Scaling Laws for Mixed quantization in Large Language Models

Zeyu Cao,Cheng Zhang,Pedro Gimenes,Jianqiao Lu,Jianyi Cheng,Yiren Zhao
2024-10-09
Abstract:Post-training quantization of Large Language Models (LLMs) has proven effective in reducing the computational requirements for running inference on these models. In this study, we focus on a straightforward question: When aiming for a specific accuracy or perplexity target for low-precision quantization, how many high-precision numbers or calculations are required to preserve as we scale LLMs to larger sizes? We first introduce a critical metric named the quantization ratio, which compares the number of parameters quantized to low-precision arithmetic against the total parameter count. Through extensive and carefully controlled experiments across different model families, arithmetic types, and quantization granularities (e.g. layer-wise, matmul-wise), we identify two central phenomenons. 1) The larger the models, the better they can preserve performance with an increased quantization ratio, as measured by perplexity in pre-training tasks or accuracy in downstream tasks. 2) The finer the granularity of mixed-precision quantization (e.g., matmul-wise), the more the model can increase the quantization ratio. We believe these observed phenomena offer valuable insights for future AI hardware design and the development of advanced Efficient AI algorithms.
Computation and Language,Machine Learning
What problem does this paper attempt to address?
The problem that this paper attempts to solve is: in low - precision quantization in large - language models (LLMs), in order to achieve specific accuracy or perplexity goals, as the model scale expands, how many high - precision parameters or amounts of computation need to be retained? Specifically, the authors focus on the performance of mixed - precision quantization under different model sizes and attempt to find the relationship between the mixed - precision quantization ratio (i.e., the proportion of low - precision parameters in the total parameters) and model performance. Through this research, they hope to provide valuable insights for future AI hardware design and the development of efficient AI algorithms.
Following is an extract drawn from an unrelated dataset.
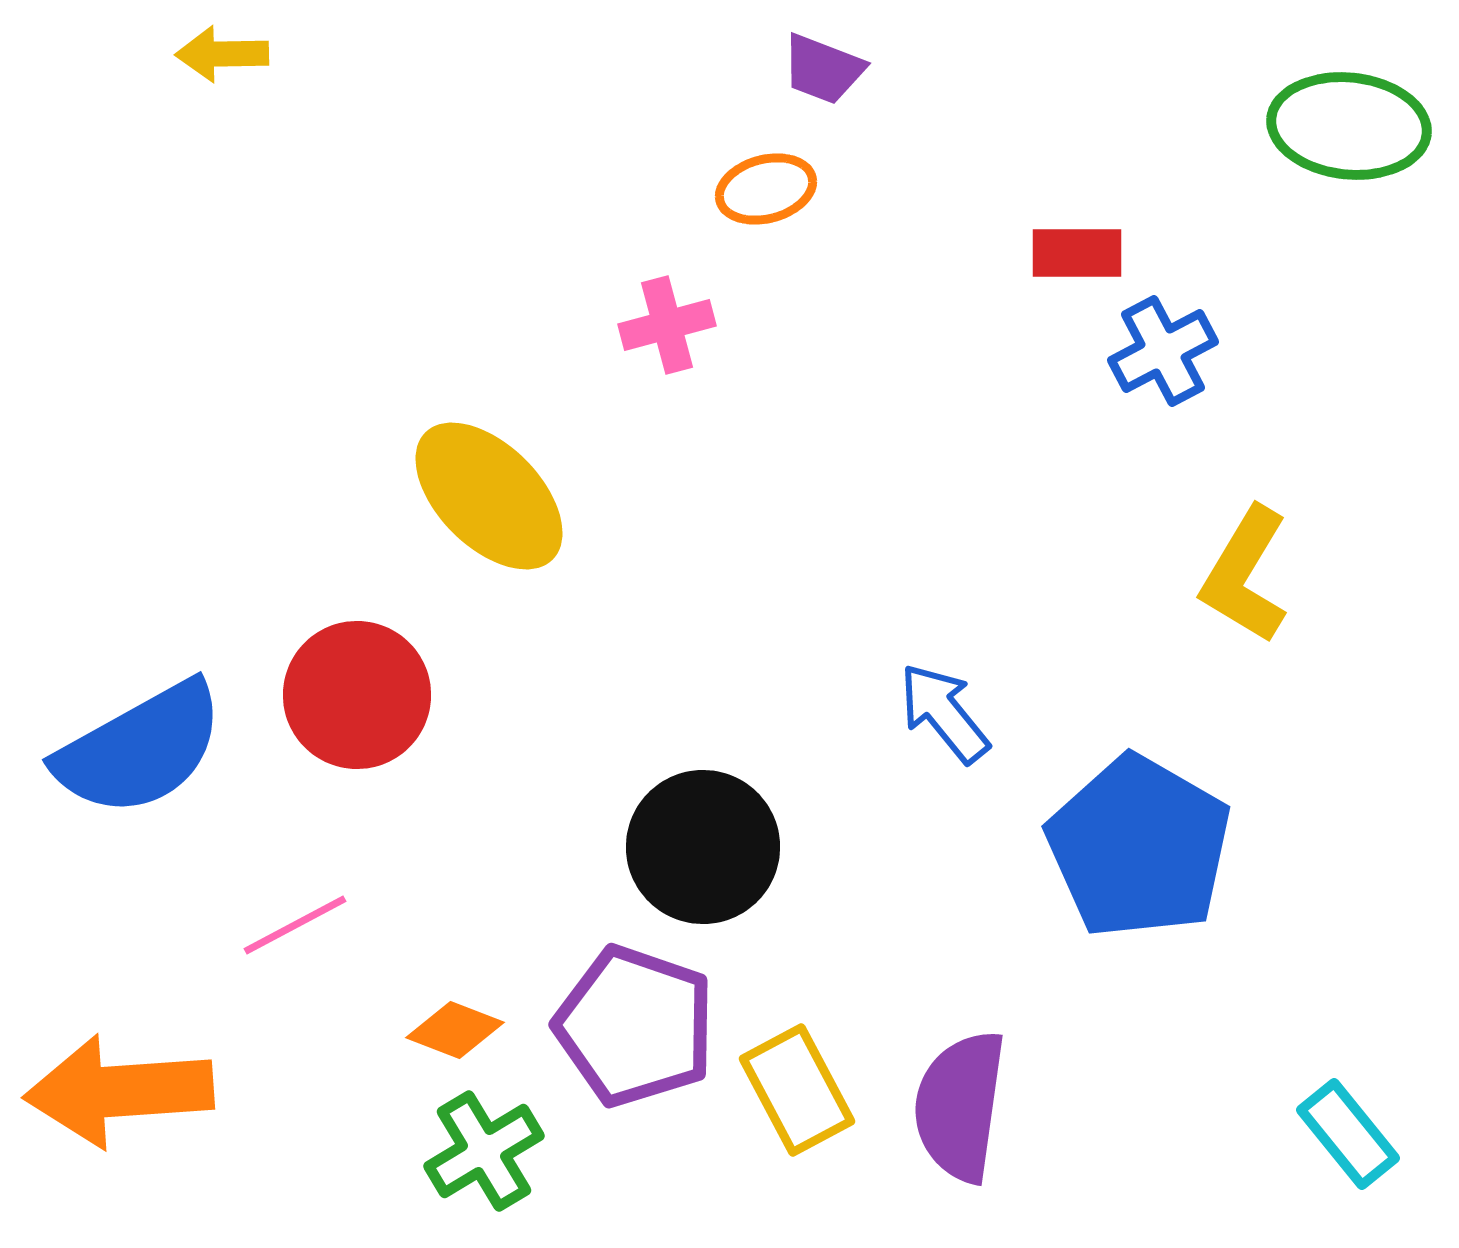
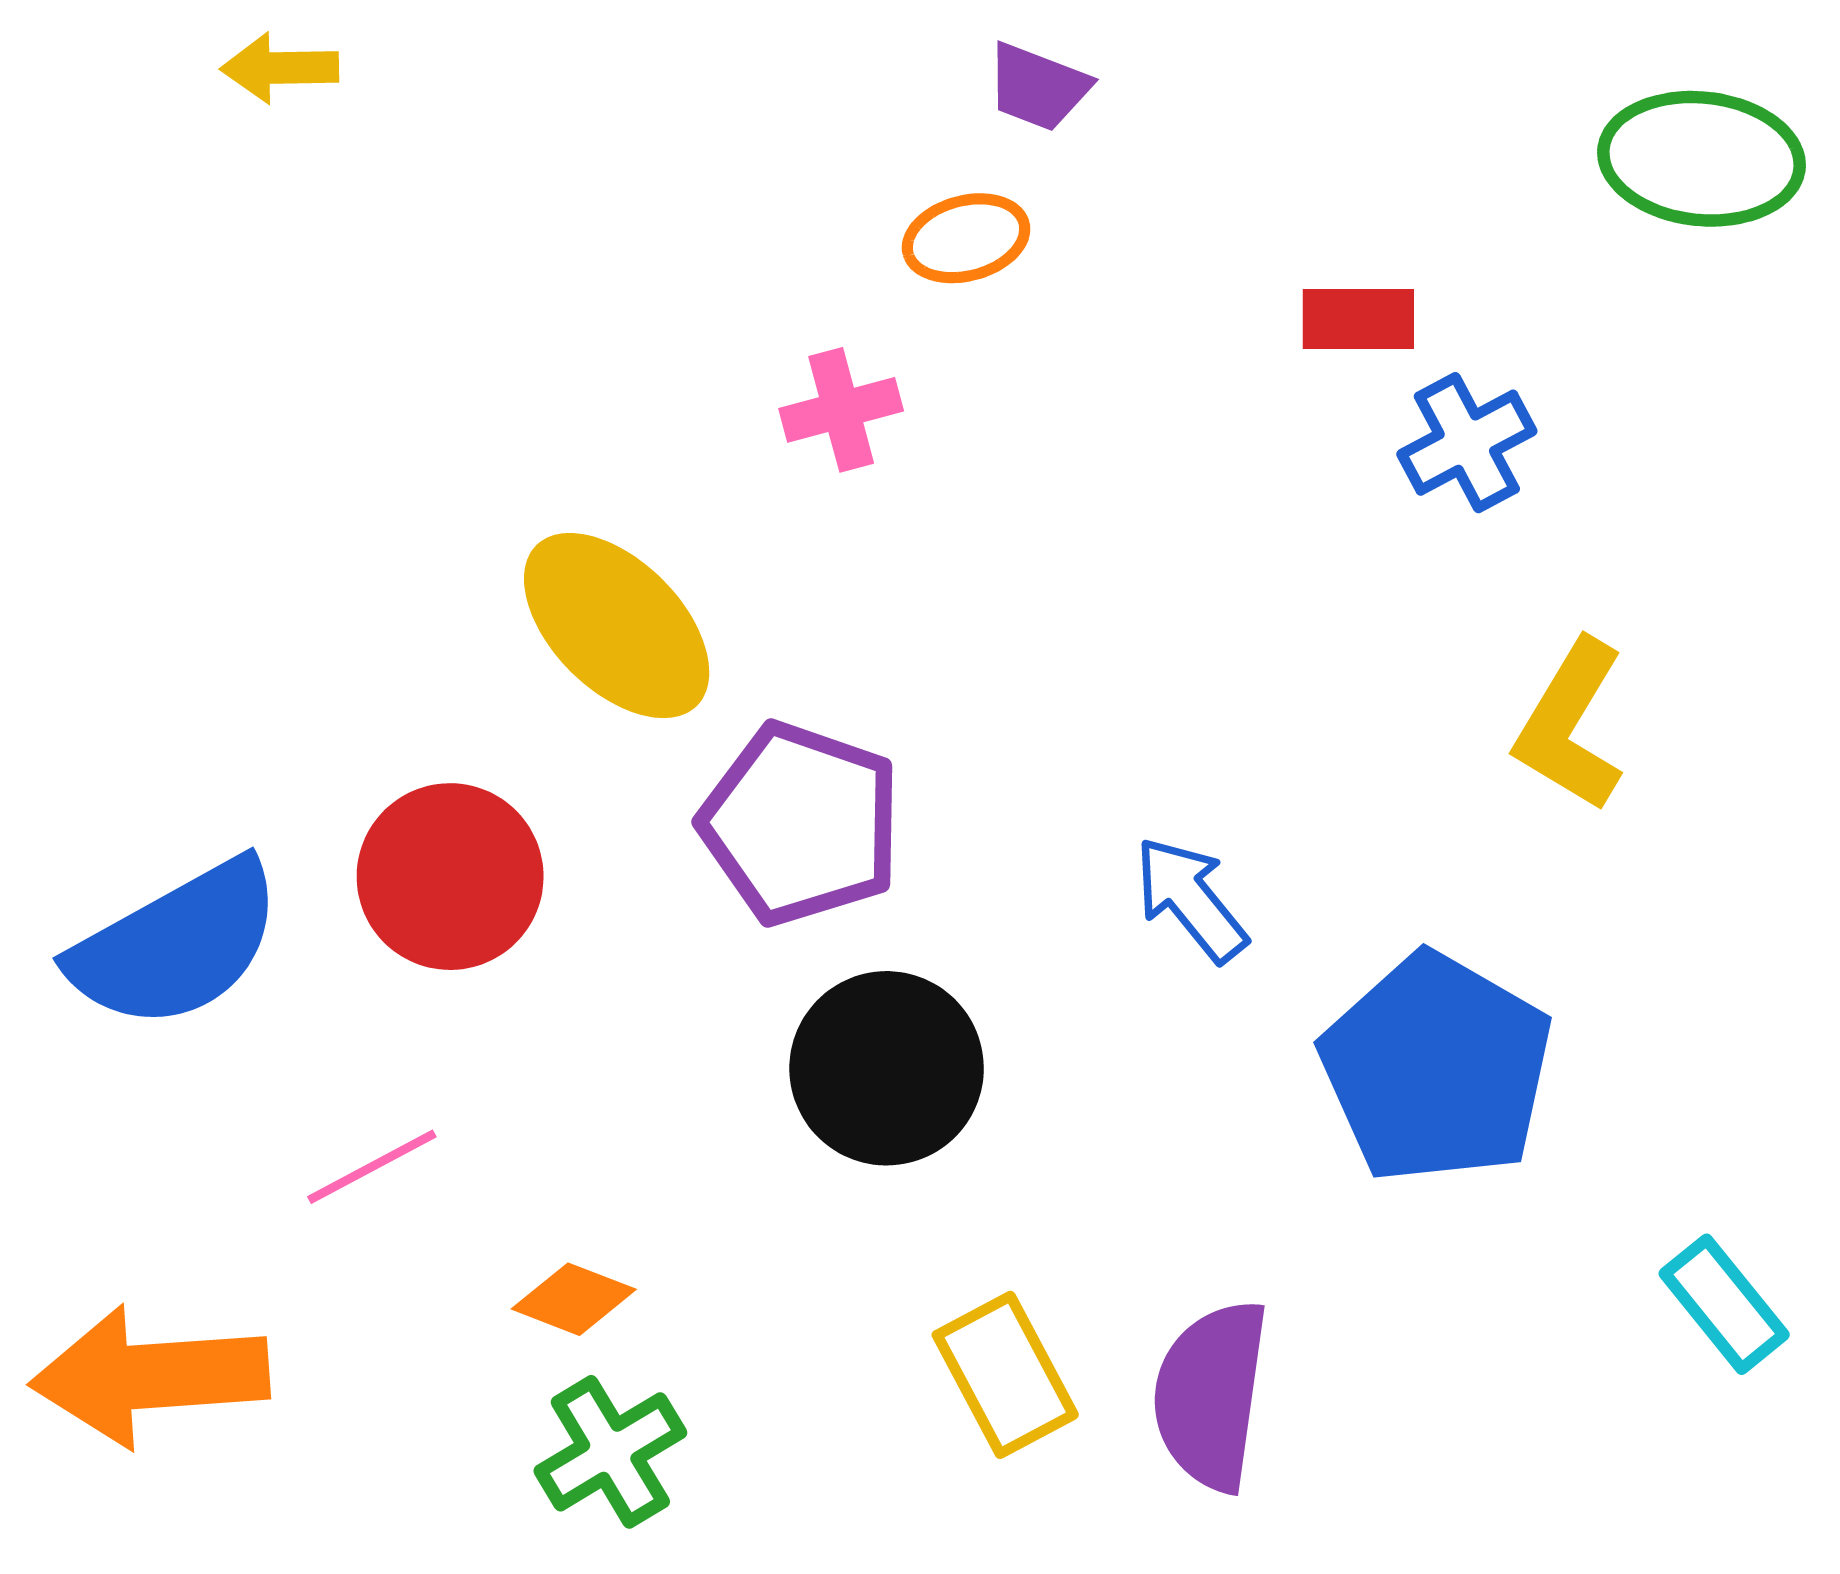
purple pentagon: (635, 1026) -> (801, 824), moved
cyan rectangle: (1348, 1134) -> (1724, 1304), moved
Two main phenomena in the paper are: 1. The larger the model, the smaller the performance loss when using a higher quantization ratio. This is reflected in both the perplexity of pre - training tasks and the accuracy of downstream tasks. 2. The finer the granularity of mixed - precision quantization (for example, by matrix - multiplication operations), the higher the quantization ratio the model can withstand while maintaining performance. These findings are of great significance for understanding the quantization laws of large - scale language models and are helpful for guiding future research and technological development in mixed - precision quantization.